Material supplied:
━━━━━━

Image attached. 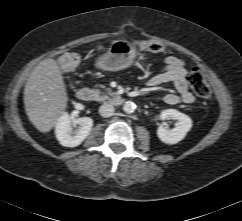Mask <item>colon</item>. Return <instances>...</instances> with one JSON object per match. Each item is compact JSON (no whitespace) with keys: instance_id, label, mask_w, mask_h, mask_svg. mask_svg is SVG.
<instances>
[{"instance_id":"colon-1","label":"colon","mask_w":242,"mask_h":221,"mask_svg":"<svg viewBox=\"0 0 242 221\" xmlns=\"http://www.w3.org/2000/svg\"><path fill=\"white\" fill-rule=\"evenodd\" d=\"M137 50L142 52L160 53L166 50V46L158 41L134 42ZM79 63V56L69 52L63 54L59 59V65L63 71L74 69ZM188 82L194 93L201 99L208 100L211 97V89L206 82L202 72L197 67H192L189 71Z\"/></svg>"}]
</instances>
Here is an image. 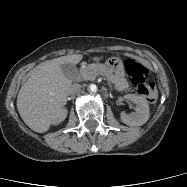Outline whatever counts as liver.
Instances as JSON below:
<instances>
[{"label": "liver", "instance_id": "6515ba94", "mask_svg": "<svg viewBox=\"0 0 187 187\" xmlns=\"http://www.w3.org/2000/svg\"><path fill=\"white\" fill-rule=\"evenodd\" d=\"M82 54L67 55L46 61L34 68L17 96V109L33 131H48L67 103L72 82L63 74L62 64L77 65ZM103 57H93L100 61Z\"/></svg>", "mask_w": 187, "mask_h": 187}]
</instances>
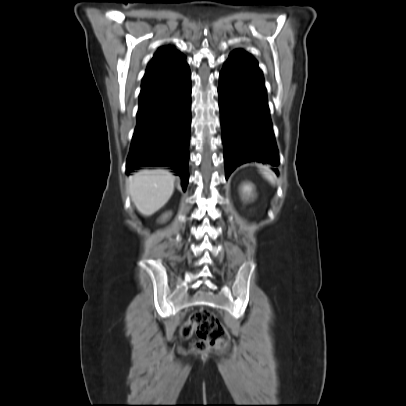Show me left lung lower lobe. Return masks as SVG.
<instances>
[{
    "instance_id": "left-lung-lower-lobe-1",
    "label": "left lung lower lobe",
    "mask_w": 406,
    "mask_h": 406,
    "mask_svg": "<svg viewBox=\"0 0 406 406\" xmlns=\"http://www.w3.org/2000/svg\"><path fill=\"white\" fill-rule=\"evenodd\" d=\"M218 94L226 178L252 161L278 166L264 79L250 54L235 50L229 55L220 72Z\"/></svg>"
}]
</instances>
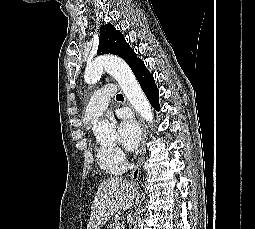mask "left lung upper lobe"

━━━━━━

Exercise brief: Could you reproduce exactly the lines running from the one with "Show me left" through the final line of the listing above, both included, and drop the pictures?

Completed task:
Show me left lung lower lobe. Return masks as SVG.
<instances>
[{
    "instance_id": "left-lung-lower-lobe-1",
    "label": "left lung lower lobe",
    "mask_w": 406,
    "mask_h": 406,
    "mask_svg": "<svg viewBox=\"0 0 406 406\" xmlns=\"http://www.w3.org/2000/svg\"><path fill=\"white\" fill-rule=\"evenodd\" d=\"M218 94L226 178L252 161L278 166L264 79L250 54L235 50L229 55L220 72Z\"/></svg>"
}]
</instances>
mask "left lung upper lobe"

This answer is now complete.